Parfois, ce sont des familles. Les parents fouillent les ordures, les enfants patientent sur la charrette.
Bogota produit 7.500 tonnes de déchets chaque jour, dont 16% sont recyclées grâce aux petites mains qui font les poubelles.
L’avenir de la planète ici, ce sont avant tout les pauvres qui s’en chargent, alors que 78% des ménages colombiens ne recyclaient pas ou ne séparaient pas correctement leurs déchets à domicile en 2019.
“Les matériaux collectés sont ensuite traités et commercialisés auprès du secteur industriel”, explique M. Nocua.
– Intermédiaires –
A Bogota, à près de 2.500 mètres d’altitude, il y aussi parfois la pluie et le froid. Jesus enfile alors son imperméable pour se protéger des rafales.
Après des kilomètres, dernier arrêt devant un immeuble moderne du centre-ville pour trier le contenu d’un ultime bidon.
Direction ensuite “l’entrepôt”, une centaine de mètres carrés servant de hangar à déchets dans un quartier populaire du sud de la ville. L’odeur prend à la gorge. Cartons, papiers, plastiques, verre… tout est séparé, empilé, rangé.
Quadragénaire au visage marqué mais à l’allure proprette, Martha Munoz est la patronne des lieux. “Beaucoup de ceux qui viennent ici sont à la rue, ça leur permet d’avoir un petit revenu”, explique-t-elle.
“Moi j’ai pu élever sept enfants grâce à cet entrepôt. Ils ont tous un métier maintenant, l’un est avocat, l’autre ingénieur”, dit-elle.
Martha est l’une des nombreux intermédiaires qui revend ensuite, avec une marge jusqu’à 20%, à la quinzaine de grandes stations de tri de Bogota.
En 2013, les ramasseurs de déchets de la capitale ont obtenu une reconnaissance officielle, ce qui leur permet de recevoir, via les associations agréées, une partie des taxes d’assainissement perçues par la municipalité.
Le choc de la pandémie en 2020, et du sévère confinement imposé, a été rude. Des centaines de ramasseurs ont alors manifesté contre leur situation dramatique.

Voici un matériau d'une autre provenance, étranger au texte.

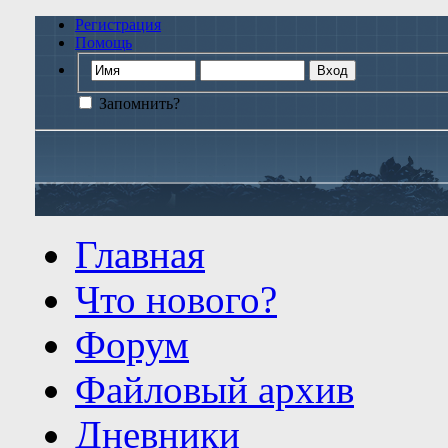
Регистрация
Помощь
Запомнить?
Главная
Что нового?
Форум
Файловый архив
Дневники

Ce jour-là, avec 25.000 pesos récoltés, Jesus ne pourra pas couvrir ses besoins quotidiens. Une fois déduits la location de sa chambre dans une pension et les frais pour garer sa charrette, il lui reste mille pesos. “Pas assez pour manger…”, dit celui qui a dû quitter son pays à cause de l’inflation.
Pour compléter, Jesus vend des bonbons et de sacs-poubelles devant un supermarché de quartier, pour réunir 10.000 pesos (2,36 euros) et pouvoir manger son “premier” vrai repas de la journée.
Le soir, il rentre dans sa chambre délabrée, dans un quartier de prostituées, pour se cuisiner un plat de riz sur un réchaud de fortune. Son rêve? “Pouvoir aller au Chili l’année prochaine”, où vit son fils unique.